Palast soll fallen, Gras soll wachsen

Der Bundestag bestätigt den Abriss des „Palastes der Republik“ in der Berliner Mitte – trotz aller Einwände von Linken und Grünen. Bis dort ein Neubau mit Barockfassade entsteht, werden die Berliner viele Jahre lang auf eine Rasenfläche blicken

AUS BERLIN UWE RADA

Am Ende schrumpften die Argumente zu Schlagworten. Wolfgang Börnsen (CDU) meinte: „Einen Bestandsschutz für eine geschichtslose Ruine darf es nicht geben.“ Anna Lührmann von den Grünen hielt dagegen: „Sie haben die Wahl zwischen einem Luftschloss und einem lebendigen Kulturpalast.“ Der Bundestag hat diese Wahl entschieden. Eine Mehrheit von 431 Abgeordneten aus CDU/CSU, SPD und FDP votierte für den endgültigen Abriss des Palasts der Republik, 120 stimmten dagegen, 18 enthielten sich. Alle Bemühungen von Grünen und Linkspartei, wenigstens ein Abrissmoratorium zu erwirken, sind gescheitert.
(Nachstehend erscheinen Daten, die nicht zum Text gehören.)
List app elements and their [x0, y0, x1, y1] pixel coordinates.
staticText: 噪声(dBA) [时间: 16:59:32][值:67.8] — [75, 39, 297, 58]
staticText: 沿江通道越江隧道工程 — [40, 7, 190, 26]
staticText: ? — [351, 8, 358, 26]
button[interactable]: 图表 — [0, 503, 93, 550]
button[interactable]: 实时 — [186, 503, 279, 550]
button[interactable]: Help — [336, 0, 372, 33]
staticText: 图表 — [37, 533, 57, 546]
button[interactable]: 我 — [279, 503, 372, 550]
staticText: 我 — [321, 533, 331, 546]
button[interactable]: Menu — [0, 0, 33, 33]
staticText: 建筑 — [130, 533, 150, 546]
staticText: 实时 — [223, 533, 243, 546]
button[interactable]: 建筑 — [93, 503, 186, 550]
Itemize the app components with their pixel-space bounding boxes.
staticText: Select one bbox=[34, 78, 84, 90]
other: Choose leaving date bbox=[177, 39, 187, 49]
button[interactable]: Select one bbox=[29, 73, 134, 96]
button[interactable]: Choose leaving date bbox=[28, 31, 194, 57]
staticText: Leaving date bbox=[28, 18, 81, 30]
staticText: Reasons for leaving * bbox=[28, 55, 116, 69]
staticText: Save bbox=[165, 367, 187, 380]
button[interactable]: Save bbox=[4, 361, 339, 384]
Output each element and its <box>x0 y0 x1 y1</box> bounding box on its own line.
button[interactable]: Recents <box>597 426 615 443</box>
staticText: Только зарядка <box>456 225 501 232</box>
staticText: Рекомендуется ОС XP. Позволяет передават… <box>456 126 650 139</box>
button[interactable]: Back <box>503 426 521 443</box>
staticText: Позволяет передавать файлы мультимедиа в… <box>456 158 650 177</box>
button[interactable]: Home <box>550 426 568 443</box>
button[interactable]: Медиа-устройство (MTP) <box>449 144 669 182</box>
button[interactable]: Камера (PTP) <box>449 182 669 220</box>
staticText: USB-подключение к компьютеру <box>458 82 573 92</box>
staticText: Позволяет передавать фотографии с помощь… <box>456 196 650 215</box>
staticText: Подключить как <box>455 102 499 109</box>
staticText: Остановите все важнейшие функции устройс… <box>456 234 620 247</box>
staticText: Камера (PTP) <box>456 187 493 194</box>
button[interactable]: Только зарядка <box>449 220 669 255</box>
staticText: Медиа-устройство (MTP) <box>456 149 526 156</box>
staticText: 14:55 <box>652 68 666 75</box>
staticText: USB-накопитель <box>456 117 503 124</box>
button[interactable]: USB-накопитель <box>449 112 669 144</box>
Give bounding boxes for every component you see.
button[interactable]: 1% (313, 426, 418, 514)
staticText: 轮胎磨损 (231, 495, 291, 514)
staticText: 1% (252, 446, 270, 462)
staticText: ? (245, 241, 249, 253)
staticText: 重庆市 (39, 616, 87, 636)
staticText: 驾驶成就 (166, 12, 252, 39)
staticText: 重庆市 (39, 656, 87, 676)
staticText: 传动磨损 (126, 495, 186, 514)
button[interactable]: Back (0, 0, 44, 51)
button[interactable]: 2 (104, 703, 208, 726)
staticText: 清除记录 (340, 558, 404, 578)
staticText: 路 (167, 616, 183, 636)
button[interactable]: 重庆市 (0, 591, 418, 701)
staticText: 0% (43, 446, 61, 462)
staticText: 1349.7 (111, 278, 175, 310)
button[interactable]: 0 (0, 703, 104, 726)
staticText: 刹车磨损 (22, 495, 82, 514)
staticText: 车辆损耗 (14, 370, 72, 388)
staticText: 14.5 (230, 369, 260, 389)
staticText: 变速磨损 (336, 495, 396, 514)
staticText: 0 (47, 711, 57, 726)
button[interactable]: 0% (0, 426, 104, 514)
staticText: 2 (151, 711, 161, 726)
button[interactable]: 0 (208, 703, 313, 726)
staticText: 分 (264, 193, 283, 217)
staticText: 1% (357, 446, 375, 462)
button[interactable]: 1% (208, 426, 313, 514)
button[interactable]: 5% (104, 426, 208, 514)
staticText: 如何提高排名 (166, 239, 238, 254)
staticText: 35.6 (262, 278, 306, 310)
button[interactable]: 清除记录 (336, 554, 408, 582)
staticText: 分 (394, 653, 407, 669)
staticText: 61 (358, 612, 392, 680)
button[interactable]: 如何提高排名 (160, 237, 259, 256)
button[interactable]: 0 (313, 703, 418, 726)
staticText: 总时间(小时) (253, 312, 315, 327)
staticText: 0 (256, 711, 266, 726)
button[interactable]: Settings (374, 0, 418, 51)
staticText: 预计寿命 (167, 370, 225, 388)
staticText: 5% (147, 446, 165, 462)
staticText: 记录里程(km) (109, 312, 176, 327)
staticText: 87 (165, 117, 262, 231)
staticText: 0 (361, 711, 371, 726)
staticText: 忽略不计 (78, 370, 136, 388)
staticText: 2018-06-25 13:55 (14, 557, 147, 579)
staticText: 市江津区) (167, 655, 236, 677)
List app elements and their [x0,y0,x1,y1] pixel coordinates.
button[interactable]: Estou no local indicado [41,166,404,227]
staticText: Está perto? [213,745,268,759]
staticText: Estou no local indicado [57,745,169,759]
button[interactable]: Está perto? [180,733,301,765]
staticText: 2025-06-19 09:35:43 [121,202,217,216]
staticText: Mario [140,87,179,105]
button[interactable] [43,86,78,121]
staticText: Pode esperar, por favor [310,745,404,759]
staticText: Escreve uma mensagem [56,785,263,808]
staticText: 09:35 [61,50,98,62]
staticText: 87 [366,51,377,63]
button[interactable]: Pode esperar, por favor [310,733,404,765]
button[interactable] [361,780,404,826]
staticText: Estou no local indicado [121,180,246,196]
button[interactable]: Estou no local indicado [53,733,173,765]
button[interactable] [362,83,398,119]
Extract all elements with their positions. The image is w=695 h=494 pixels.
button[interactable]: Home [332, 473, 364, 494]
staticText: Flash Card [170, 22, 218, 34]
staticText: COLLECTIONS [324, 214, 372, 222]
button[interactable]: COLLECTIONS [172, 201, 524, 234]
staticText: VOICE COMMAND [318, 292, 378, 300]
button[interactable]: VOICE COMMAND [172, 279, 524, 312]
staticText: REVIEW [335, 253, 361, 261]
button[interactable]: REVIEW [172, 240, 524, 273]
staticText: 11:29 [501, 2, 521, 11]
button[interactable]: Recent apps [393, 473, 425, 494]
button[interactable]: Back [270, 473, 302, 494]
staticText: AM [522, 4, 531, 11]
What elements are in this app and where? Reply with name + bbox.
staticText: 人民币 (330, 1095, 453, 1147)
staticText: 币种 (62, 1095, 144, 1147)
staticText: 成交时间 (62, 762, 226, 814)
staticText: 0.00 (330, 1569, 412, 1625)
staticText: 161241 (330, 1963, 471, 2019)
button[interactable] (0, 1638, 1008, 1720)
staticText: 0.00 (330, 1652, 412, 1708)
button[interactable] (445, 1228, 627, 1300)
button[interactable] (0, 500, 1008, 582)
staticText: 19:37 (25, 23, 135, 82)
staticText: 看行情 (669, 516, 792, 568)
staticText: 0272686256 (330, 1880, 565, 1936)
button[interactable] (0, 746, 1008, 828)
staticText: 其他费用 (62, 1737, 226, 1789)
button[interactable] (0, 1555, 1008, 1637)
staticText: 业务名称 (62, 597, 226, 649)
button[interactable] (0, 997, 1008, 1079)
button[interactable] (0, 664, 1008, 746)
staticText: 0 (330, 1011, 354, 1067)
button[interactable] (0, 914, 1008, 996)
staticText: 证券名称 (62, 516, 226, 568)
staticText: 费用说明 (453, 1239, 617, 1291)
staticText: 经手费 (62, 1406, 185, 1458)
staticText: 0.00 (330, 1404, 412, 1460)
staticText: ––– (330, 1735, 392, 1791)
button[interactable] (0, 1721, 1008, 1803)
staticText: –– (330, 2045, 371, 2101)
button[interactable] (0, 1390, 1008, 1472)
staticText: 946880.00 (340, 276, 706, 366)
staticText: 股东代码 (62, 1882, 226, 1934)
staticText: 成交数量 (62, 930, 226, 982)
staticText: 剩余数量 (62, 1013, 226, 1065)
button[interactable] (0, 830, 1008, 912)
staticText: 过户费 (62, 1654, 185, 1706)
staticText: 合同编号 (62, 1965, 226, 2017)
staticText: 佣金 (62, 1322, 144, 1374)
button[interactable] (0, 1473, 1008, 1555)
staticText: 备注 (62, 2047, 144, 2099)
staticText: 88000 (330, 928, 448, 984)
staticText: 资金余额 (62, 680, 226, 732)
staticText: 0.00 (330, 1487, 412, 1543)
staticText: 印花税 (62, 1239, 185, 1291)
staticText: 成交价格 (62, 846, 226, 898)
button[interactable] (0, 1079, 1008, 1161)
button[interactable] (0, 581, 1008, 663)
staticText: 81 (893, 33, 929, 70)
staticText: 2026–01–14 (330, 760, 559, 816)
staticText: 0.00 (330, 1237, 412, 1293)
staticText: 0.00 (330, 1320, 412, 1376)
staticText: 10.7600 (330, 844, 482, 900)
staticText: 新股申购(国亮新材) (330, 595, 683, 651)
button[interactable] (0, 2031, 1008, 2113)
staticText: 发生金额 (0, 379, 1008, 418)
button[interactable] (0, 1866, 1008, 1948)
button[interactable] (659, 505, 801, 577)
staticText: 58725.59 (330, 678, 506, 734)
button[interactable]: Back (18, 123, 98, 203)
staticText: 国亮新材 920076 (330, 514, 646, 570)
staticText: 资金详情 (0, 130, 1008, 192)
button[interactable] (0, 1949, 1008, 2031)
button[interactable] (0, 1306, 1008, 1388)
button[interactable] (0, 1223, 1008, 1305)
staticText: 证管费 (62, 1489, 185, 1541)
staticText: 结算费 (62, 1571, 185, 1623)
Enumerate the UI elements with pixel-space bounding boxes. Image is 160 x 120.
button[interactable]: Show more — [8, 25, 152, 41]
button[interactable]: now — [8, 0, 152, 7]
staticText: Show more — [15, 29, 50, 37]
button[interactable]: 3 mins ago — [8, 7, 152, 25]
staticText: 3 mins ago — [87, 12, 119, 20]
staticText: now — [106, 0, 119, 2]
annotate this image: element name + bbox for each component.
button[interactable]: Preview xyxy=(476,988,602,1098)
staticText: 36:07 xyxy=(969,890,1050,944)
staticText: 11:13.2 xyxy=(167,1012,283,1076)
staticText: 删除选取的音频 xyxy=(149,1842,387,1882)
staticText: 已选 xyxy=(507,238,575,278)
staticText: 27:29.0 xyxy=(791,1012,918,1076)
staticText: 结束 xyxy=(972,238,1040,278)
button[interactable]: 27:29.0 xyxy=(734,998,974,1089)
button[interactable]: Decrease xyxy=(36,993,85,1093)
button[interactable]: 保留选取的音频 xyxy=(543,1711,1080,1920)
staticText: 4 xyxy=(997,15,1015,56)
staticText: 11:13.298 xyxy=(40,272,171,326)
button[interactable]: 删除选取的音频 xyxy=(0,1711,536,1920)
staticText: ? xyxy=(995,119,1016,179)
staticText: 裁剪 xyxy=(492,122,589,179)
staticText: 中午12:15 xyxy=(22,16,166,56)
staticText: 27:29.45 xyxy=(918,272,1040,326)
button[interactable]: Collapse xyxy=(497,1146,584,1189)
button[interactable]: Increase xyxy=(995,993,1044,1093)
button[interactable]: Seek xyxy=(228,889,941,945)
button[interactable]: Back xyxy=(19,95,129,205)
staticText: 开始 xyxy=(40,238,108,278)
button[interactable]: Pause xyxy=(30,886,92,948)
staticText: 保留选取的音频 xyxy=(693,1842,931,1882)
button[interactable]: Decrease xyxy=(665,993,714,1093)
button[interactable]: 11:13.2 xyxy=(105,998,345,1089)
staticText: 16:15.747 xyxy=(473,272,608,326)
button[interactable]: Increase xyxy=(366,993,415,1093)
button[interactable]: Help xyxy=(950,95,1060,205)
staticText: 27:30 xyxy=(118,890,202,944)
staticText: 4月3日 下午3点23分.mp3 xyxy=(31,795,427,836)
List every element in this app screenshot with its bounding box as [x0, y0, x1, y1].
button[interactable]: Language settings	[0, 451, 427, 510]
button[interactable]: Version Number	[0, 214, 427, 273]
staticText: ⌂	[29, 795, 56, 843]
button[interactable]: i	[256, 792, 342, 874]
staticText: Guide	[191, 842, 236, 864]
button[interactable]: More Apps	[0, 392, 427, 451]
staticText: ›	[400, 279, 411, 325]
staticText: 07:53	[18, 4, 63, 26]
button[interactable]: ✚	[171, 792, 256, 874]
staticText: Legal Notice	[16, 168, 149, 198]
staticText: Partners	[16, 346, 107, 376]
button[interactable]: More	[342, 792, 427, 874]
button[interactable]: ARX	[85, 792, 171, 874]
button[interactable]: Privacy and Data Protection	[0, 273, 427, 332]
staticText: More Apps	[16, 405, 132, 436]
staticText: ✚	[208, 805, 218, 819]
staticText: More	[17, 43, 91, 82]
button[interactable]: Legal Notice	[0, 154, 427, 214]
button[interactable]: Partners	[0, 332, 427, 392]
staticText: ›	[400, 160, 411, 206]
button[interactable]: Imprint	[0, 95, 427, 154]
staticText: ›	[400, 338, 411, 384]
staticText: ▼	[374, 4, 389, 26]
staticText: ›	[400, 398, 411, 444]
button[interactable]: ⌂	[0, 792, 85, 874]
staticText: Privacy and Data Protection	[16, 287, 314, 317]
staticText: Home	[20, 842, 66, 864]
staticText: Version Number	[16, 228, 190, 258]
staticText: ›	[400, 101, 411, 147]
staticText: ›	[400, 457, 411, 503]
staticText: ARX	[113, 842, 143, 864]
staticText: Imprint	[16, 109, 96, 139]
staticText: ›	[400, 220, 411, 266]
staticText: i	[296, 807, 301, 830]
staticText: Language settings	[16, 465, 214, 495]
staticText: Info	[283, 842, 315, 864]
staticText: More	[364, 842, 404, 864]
Dabei schien noch am Vortag etwas Spannung in die Diskussion gekommen zu sein. Ausgerechnet Bundesbauminister Wolfgang Tiefensee (SPD) hatte per Zeit-Interview mitteilen lassen, dass mit dem Neubau des Humboldtforums samt barocker Fassade des ehemaligen Hohenzollernschlosses frühestens 2012 begonnen werden könne.

Damit widersprach Tiefensee nicht nur seinem Vorgänger Manfred Stolpe, der vor einem halben Jahr noch einen Baubeginn für 2007 angekündigt hatte. In die Parade fuhr Tiefensee auch dem Berliner Senat, der nichts so sehr fürchtet wie eine Rasenfläche in der Stadtmitte, die vom Provisorium zum Dauerzustand wird. Mehr als eine „Humboldtbox“ hat Berlins Stadtentwicklungssenatorin Ingeborg Junge-Reyer nämlich noch nicht in der Tasche für die Riesenbrache zwischen Alexanderplatz und dem Boulevard Unter den Linden. Für eine Leerstelle von sechs Jahren ganz schön wenig.

Gleichwohl hatte die Berliner Senatorin in den vergangenen Wochen auf den Abriss gedrängt. Unabhängig vom Ausgang der Abstimmung im Bundestag hatte Junge-Reyer die Abrissvorbereitungen vorangetrieben. In der nächsten Woche soll es mit der Aufstellung des ersten Drehkrans losgehen. Zu Ostern 2007 soll der „Rückbau“ beendet sein. 12 Millionen Euro wird das Vorhaben kosten, wenn es keine unvorhergesehenen Probleme gibt. Das aber kann niemand ausschließen. Schließlich stand der „Erichs Lampenladen“ genannte Palast auf einer riesigen Betonwanne, die eigens mit einem Sand-Wasser-Gemisch verfüllt werden muss. So will man verhindern, dass die Wanne auftreibt und womöglich den benachbarten Berliner Dom in den sprichwörtlichen Berliner Sumpf versenkt.

Mit solchen Details aber hat sich der Bundestag gestern nicht beschäftigt. Auch nicht mit der Finanzierung für den Neubau. Dabei hatte Bauminister Tiefensee am Vortag auch hier Klartext gesprochen. Egal, ob dieser Neubau nun 670 Millionen oder 1,2 Milliarden Euro kosten soll – „drei Viertel wird der Bund tragen, ein Viertel das Land Berlin“.

Womöglich ist da aber schon die Rechnung ohne Berlins Regierenden Bürgermeister Klaus Wowereit (SPD) gemacht. Bislang nämlich verkündete der, Berlin werde sich an den Kosten für ein Schloss nicht beteiligen.